START Records shown

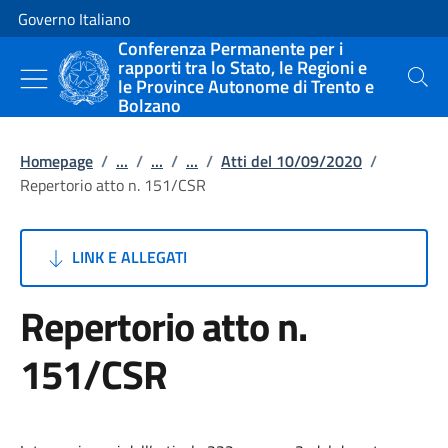
Vai al contenuto
Vai alla navigazione del sito
Governo Italiano
Conferenza Permanente per i
rapporti tra lo Stato, le Regioni e
le Province Autonome di Trento e
Cerca
Bolzano
Homepage
/
...
/
...
/
...
/
Atti del 10/09/2020
/
Repertorio atto n. 151/CSR
LINK E ALLEGATI
Repertorio atto n.
151/CSR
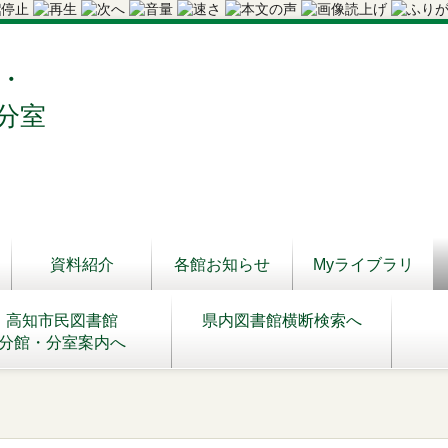
・
分室
資料紹介
各館お知らせ
Myライブラリ
高知市民図書館
県内図書館横断検索へ
分館・分室案内へ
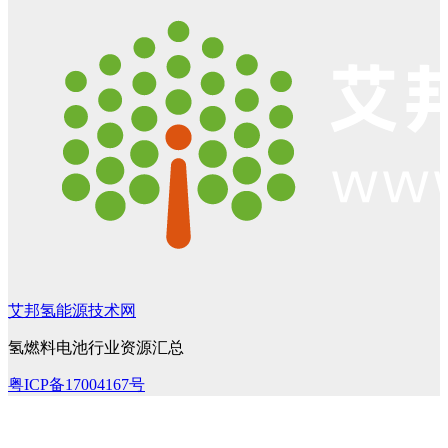
艾邦氢能源技术网
氢燃料电池行业资源汇总
粤ICP备17004167号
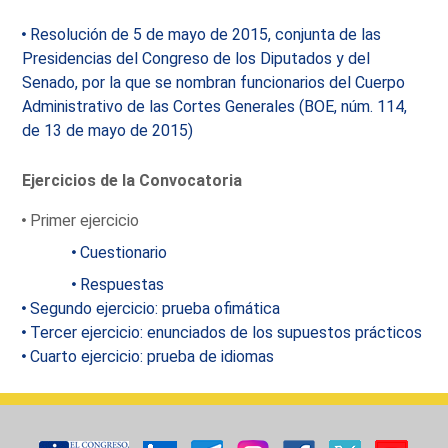
Resolución de 5 de mayo de 2015, conjunta de las
Presidencias del Congreso de los Diputados y del
Senado, por la que se nombran funcionarios del Cuerpo
Administrativo de las Cortes Generales (BOE, núm. 114,
de 13 de mayo de 2015)
Ejercicios de la Convocatoria
Primer ejercicio
Cuestionario
Respuestas
Segundo ejercicio: prueba ofimática
Tercer ejercicio: enunciados de los supuestos prácticos
Cuarto ejercicio: prueba de idiomas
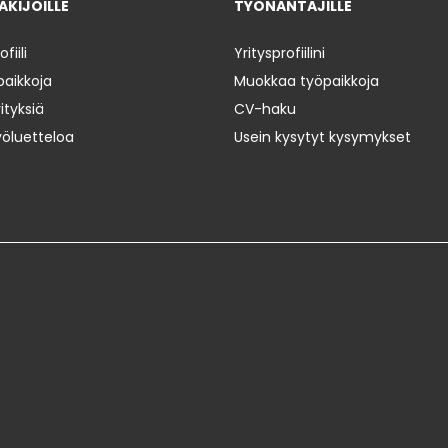
KIJOILLE
TYÖNANTAJILLE
iili
Yritysprofiilini
paikkoja
Muokkaa työpaikkoja
ityksiä
CV-haku
yöluetteloa
Usein kysytyt kysymykset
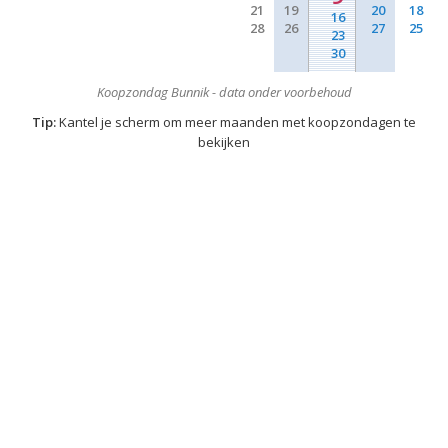
21
19
20
18
16
28
26
27
25
23
30
Koopzondag Bunnik - data onder voorbehoud
Tip:
Kantel je scherm om meer maanden met koopzondagen te
bekijken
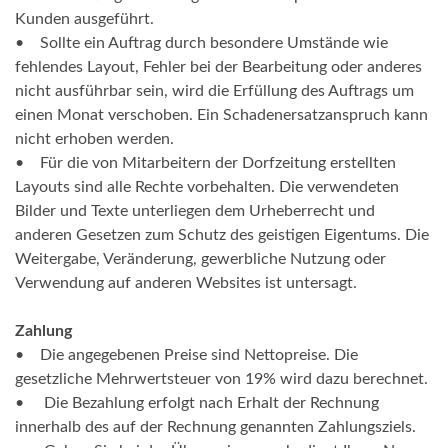
Kunden ausgeführt.
• Sollte ein Auftrag durch besondere Umstände wie
fehlendes Layout, Fehler bei der Bearbeitung oder anderes
nicht ausführbar sein, wird die Erfüllung des Auftrags um
einen Monat verschoben. Ein Schadenersatzanspruch kann
nicht erhoben werden.
• Für die von Mitarbeitern der Dorfzeitung erstellten
Layouts sind alle Rechte vorbehalten. Die verwendeten
Bilder und Texte unterliegen dem Urheberrecht und
anderen Gesetzen zum Schutz des geistigen Eigentums. Die
Weitergabe, Veränderung, gewerbliche Nutzung oder
Verwendung auf anderen Websites ist untersagt.
Zahlung
• Die angegebenen Preise sind Nettopreise. Die
gesetzliche Mehrwertsteuer von 19% wird dazu berechnet.
• Die Bezahlung erfolgt nach Erhalt der Rechnung
innerhalb des auf der Rechnung genannten Zahlungsziels.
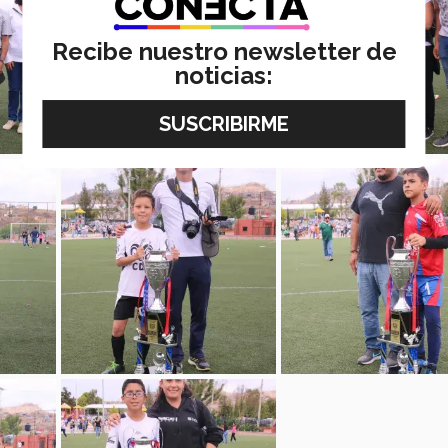
Recibe nuestro newsletter de
noticias:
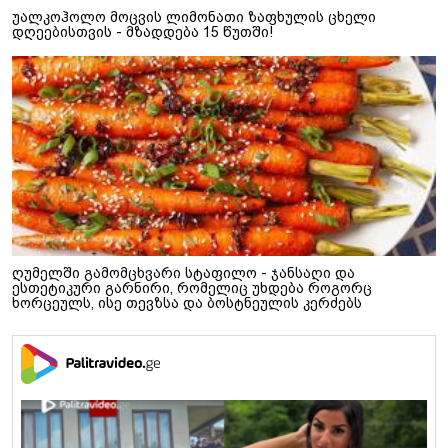
უალკოჰოლო მოცვის ლიმონათი ზაფხულის ცხელი
დღეებისთვის - მზადდება 15 წუთში!
ღუმელში გამომცხვარი სტაფილო - ჯანსაღი და
ესთეტიკური გარნირი, რომელიც უხდება როგორც
ხორცეულს, ისე თევზსა და ბოსტნეულის კერძებს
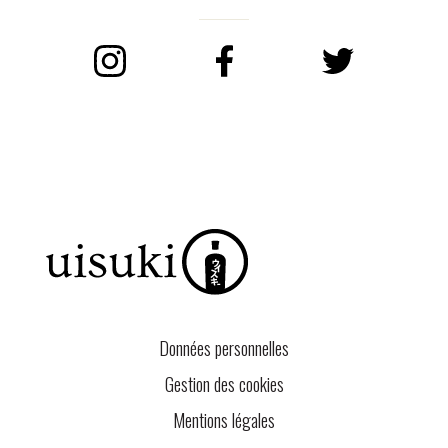
Instagram
Facebook
Twitter
Données personnelles
Gestion des cookies
Mentions légales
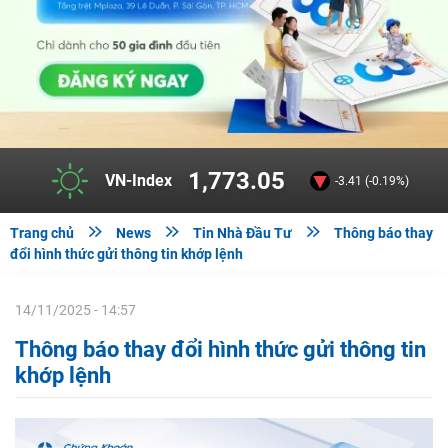
1,773.05
VN-Index
-3.41 (-0.19%)



Trang chủ
News
Tin Nhà Đầu Tư
Thông báo thay
đổi hình thức gửi thông tin khớp lệnh
14/11/2025 - 14:57
Thông báo thay đổi hình thức gửi thông tin
khớp lệnh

END Records shown

▸ **What you need to do**
All lines in the entries above that hold the word "Rechnung" need to be copied.

▸ **Response**
• Die Bezahlung erfolgt nach Erhalt der Rechnung
innerhalb des auf der Rechnung genannten Zahlungsziels.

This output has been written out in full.